Entre octubre y noviembre de 1944, las patrullas alemanas incendiaron prácticamente cada edificio del norte del país: se calcula que quemaron alrededor de 11.000 casas, además de granjas, iglesias, hospitales, escuelas, fábricas de pescado y faros. Pueblos enteros fueron arrasados. En la propia isla de Magerøya, Honningsvåg fue incendiado casi por completo: de todo el pueblo solo quedó en pie su iglesia blanca, que hoy es un símbolo de aquel drama y de la reconstrucción. Unas 75.000 personas fueron evacuadas por la fuerza; se estima que unas 25.000 se resistieron y sobrevivieron escondidas en cuevas, montañas e islotes, soportando el invierno ártico. Tras la guerra, los habitantes de Finnmark regresaron a un paisaje de cenizas y reconstruyeron sus pueblos desde cero. Esa memoria —la de una región entera arrasada— sigue muy presente en el norte de Noruega.
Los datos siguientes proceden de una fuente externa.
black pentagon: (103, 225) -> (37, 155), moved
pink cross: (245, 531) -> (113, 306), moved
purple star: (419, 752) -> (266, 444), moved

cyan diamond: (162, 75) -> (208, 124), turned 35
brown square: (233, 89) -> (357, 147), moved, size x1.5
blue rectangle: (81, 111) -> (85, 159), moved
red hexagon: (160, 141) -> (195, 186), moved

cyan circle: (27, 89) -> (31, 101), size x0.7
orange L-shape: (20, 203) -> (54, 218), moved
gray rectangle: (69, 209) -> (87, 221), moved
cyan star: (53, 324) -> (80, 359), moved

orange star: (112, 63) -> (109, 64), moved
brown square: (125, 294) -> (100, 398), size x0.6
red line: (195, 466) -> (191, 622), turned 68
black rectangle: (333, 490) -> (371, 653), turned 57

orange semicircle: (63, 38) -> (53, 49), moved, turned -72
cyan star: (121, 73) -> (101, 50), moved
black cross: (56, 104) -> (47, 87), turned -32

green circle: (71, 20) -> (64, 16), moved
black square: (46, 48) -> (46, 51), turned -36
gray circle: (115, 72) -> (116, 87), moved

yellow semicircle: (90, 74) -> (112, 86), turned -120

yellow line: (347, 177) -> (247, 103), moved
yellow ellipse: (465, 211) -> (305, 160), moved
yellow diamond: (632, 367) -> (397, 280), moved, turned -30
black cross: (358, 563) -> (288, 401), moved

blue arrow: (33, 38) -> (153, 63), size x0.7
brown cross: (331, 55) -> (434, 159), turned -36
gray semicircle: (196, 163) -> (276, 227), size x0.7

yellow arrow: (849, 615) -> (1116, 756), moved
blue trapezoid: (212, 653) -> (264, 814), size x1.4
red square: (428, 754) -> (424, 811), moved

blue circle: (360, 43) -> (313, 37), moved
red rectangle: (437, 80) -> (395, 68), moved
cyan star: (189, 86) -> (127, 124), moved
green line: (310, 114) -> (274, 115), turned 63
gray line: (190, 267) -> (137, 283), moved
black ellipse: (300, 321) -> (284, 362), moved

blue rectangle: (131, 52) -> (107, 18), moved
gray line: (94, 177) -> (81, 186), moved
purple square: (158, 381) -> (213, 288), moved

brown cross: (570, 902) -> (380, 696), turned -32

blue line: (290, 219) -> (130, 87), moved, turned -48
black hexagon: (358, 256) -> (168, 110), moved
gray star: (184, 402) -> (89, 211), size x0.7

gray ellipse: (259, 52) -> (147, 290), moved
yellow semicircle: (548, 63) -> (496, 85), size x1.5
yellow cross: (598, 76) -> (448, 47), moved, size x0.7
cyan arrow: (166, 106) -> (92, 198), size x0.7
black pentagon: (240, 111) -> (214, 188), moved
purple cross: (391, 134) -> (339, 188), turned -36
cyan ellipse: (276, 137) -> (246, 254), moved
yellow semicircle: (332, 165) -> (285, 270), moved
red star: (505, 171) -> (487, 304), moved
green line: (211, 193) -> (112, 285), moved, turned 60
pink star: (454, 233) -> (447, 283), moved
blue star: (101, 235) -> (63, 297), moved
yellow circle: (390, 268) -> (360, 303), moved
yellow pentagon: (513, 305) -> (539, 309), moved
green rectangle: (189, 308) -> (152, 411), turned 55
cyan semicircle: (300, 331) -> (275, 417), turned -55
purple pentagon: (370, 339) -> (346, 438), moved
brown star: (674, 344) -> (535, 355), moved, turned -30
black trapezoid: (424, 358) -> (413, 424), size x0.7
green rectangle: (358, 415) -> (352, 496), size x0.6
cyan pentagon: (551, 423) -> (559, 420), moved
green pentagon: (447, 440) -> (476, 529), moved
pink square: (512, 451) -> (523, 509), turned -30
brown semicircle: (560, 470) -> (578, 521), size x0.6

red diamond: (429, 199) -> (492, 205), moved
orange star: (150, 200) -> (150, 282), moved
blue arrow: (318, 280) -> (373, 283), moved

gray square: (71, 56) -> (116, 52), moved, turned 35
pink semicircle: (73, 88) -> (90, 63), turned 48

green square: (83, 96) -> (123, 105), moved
El mito del punto más al norte y el Cabo Norte de hoy

El Cabo Norte arrastra una fama que, mirada de cerca, es discutible: la de ser el punto más al norte de Europa. En rigor, no lo es. El acantilado turístico queda por detrás de su vecino Knivskjellodden, en la misma isla de Magerøya, que se adentra unos 1.450 metros más al norte, aunque solo se puede alcanzar caminando varios kilómetros por la tundra. Y el punto más septentrional de la Europa continental es en realidad el Kinnarodden (Cabo Nordkinn), situado unos 70 kilómetros al este, mucho más difícil de visitar. El Cabo Norte, en cambio, tiene el acantilado más espectacular, una carretera que llega hasta la cima y siglos de promoción a su favor: por eso se quedó con el título en el imaginario colectivo. Decirlo no le resta valor; simplemente cuenta la verdad de un lugar que siempre supo venderse muy bien.

Hoy el Cabo Norte recibe cada año a cientos de miles de visitantes que llegan en auto por la E69, en el bus desde Honningsvåg, en el crucero costero Hurtigruten o en los grandes cruceros internacionales que amarran en la isla. En verano, bajo el sol de medianoche, la meseta se llena de gente que espera el momento en que el sol roza el horizonte sin ponerse; en invierno, la noche polar y las auroras boreales atraen a un turismo más intrépido. La afluencia masiva trae sus tensiones —congestión, impacto ambiental, la eterna discusión sobre cobrar o no por el acceso—, pero el Cabo Norte conserva algo que ninguna infraestructura logra domesticar: la sensación, muy real, de estar parado en el borde del continente, con el océano Ártico abierto hacia el Polo y nada más entre uno y el hielo. Ese vértigo geográfico es, al final, lo que sigue llevando a la gente hasta el fin de la tierra.